[[ Records, beginning ]]

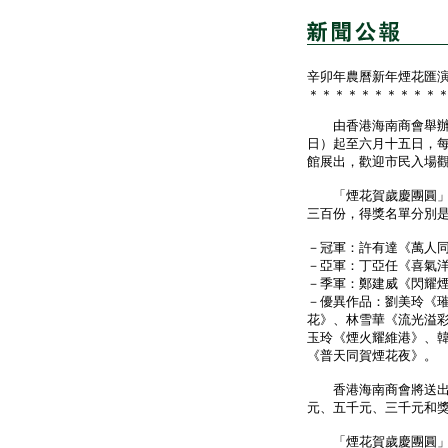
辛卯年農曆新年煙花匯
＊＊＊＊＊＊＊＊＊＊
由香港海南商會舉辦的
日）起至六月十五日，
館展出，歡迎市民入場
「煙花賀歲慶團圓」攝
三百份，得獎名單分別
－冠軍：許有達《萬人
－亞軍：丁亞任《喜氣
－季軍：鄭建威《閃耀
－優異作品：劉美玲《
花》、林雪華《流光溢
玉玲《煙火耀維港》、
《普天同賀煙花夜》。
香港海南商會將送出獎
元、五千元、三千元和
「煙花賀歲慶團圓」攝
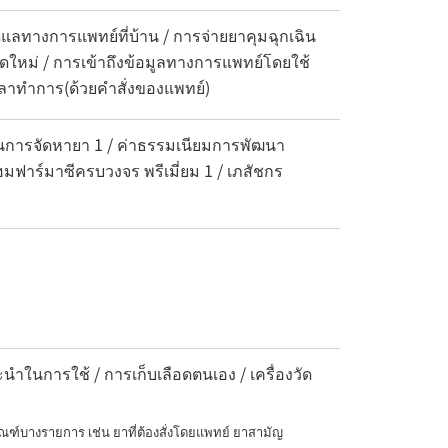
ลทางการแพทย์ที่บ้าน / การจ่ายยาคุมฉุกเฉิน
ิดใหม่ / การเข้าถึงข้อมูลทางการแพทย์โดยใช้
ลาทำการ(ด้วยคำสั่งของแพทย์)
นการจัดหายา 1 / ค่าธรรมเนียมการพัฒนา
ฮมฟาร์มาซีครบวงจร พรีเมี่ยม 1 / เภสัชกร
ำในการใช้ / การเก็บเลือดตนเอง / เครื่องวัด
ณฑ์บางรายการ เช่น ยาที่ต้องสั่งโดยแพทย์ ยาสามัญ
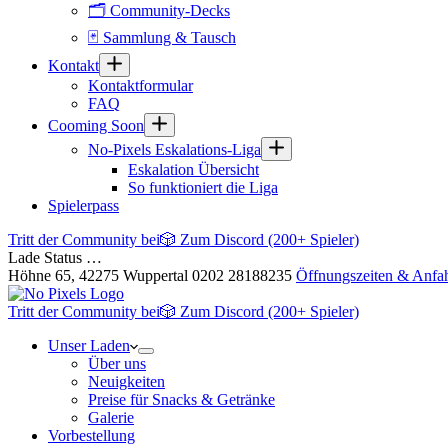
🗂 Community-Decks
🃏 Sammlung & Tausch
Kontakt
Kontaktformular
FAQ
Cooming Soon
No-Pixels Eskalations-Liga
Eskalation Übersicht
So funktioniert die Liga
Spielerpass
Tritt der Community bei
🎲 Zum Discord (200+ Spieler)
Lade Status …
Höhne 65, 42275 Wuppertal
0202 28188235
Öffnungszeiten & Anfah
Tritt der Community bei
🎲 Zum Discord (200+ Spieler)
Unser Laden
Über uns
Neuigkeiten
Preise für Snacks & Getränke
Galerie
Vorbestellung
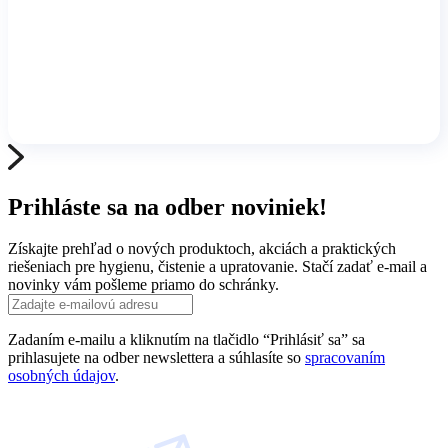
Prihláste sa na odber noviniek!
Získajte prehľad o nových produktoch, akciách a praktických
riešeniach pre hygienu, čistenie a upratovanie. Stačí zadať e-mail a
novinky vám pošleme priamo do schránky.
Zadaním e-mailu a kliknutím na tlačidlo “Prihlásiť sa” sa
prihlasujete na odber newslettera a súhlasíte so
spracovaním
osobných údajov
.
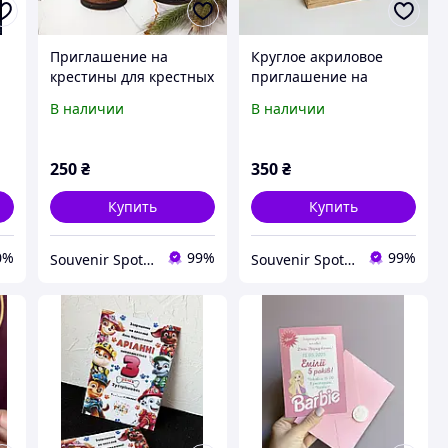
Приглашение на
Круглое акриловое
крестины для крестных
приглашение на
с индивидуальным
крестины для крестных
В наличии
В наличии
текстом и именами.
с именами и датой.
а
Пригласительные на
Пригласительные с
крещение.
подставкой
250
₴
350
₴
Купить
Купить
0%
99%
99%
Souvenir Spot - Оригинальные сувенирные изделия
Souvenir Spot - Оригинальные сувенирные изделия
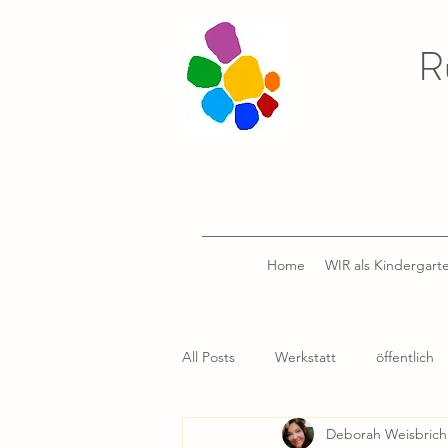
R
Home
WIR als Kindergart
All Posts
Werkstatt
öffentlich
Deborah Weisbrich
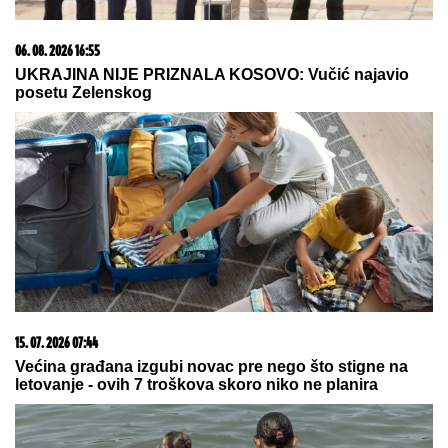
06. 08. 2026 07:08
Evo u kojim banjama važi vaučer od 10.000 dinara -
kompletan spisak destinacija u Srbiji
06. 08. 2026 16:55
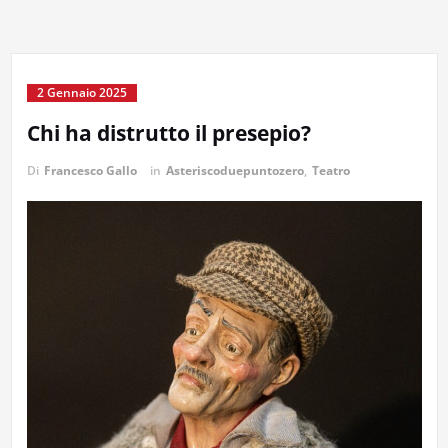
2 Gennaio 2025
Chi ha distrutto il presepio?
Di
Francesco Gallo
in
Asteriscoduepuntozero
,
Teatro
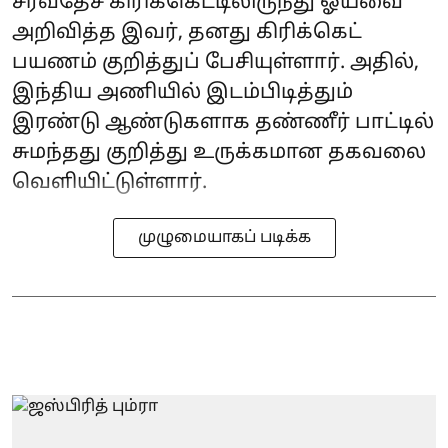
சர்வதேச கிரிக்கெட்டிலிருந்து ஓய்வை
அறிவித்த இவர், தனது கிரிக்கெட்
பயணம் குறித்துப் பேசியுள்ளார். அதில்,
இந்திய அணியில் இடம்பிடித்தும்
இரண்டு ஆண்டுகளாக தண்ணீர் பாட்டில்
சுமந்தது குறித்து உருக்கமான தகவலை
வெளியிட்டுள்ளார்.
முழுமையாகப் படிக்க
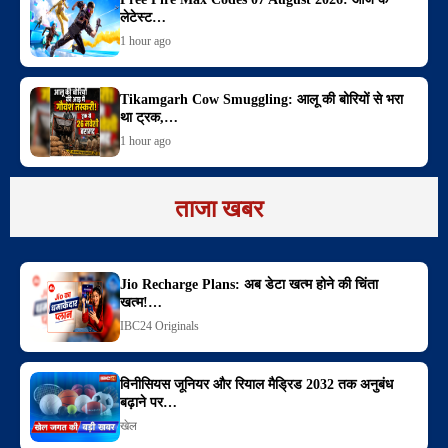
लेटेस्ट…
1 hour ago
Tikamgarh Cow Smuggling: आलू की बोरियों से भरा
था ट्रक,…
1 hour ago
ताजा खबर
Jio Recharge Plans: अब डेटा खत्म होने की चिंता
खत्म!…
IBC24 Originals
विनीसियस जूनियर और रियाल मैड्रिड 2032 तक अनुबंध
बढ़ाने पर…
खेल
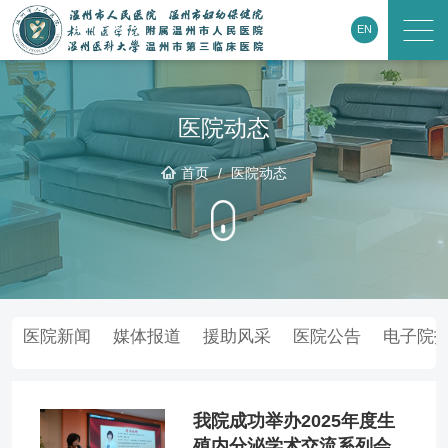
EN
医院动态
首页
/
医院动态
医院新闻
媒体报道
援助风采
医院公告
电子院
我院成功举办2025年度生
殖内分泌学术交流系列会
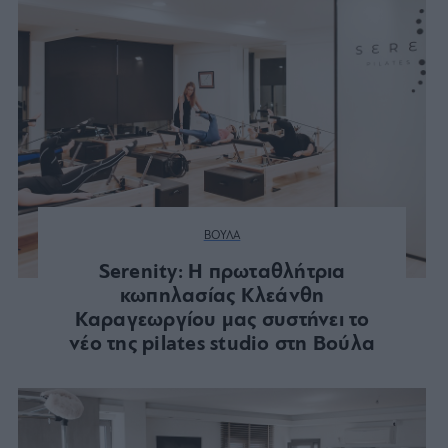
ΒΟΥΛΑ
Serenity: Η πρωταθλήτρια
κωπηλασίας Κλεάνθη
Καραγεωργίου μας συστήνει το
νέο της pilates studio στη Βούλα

[[ Records, end ]]
[[ Records, beginning ]]

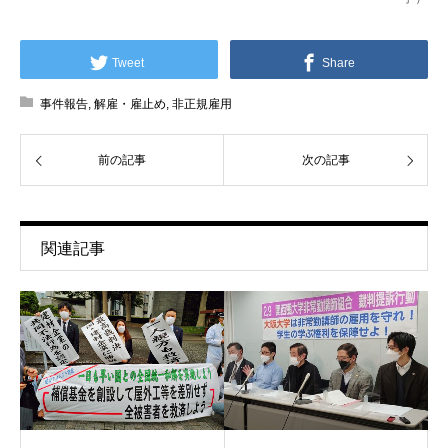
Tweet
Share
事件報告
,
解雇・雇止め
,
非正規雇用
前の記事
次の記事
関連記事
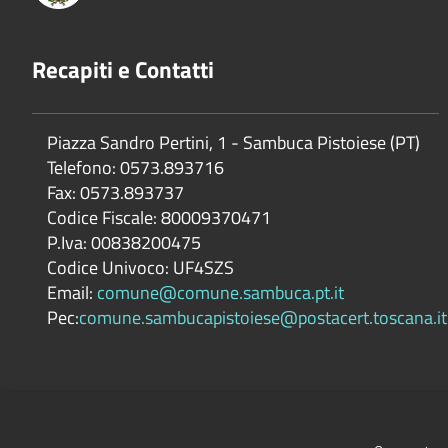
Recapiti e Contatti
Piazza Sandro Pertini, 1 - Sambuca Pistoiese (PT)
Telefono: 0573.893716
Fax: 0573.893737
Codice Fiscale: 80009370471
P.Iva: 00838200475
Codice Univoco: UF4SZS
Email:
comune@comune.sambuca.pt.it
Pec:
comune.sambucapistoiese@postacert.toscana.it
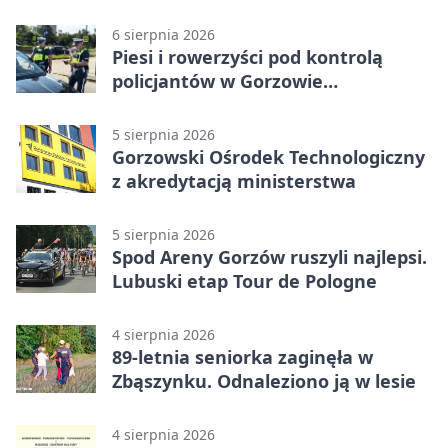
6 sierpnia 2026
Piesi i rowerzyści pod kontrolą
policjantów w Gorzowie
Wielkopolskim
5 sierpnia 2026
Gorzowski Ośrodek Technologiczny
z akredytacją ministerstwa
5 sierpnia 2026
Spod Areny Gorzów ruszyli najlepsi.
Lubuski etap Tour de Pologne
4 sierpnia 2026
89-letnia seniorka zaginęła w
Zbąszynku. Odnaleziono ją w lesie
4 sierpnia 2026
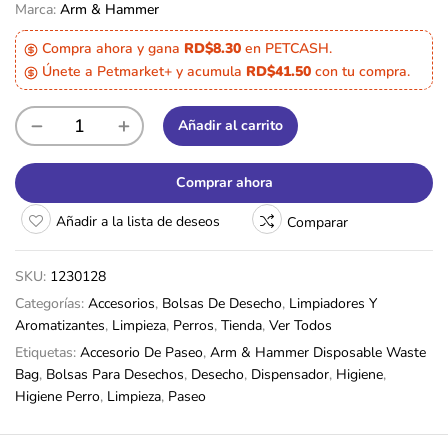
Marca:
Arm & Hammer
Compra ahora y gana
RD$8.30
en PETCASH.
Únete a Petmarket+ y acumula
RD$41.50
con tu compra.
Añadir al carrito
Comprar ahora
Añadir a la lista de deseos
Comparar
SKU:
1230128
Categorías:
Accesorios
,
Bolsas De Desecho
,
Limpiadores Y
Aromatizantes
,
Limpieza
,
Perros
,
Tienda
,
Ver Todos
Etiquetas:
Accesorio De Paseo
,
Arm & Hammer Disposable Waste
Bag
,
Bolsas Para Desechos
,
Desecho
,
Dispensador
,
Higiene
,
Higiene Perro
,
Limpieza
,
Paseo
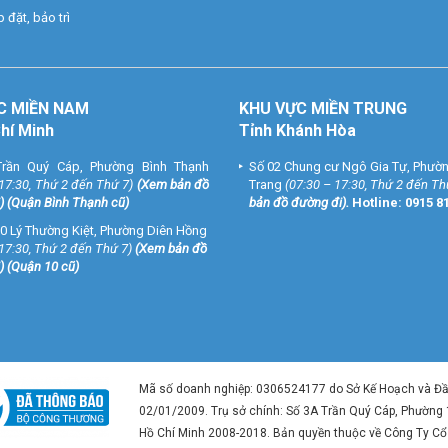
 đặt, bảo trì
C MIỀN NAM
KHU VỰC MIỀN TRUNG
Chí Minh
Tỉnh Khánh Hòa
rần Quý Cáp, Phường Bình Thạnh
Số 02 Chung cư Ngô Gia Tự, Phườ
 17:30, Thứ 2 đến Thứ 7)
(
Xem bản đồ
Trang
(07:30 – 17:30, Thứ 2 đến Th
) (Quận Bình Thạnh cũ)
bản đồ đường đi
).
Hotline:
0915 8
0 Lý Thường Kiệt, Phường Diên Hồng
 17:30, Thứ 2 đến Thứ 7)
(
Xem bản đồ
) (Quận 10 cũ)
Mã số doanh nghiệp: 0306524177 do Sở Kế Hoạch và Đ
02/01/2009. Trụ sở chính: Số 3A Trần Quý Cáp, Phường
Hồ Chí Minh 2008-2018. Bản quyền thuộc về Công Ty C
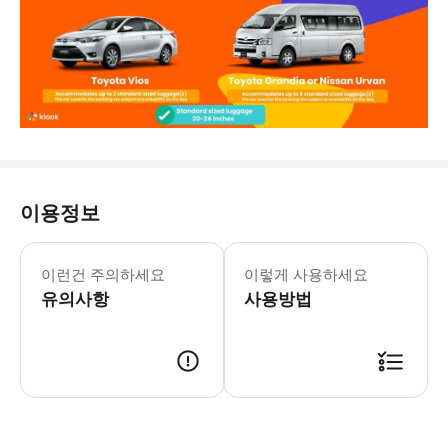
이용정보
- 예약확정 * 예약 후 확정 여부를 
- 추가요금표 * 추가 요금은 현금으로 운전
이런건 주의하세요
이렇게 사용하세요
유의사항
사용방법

[[ Records, end ]]

- [Exercise aim] Now copy each line of the entries that mentions "Liga".

- [Solved problem]
No-Pixels Eskalations-Liga
So funktioniert die Liga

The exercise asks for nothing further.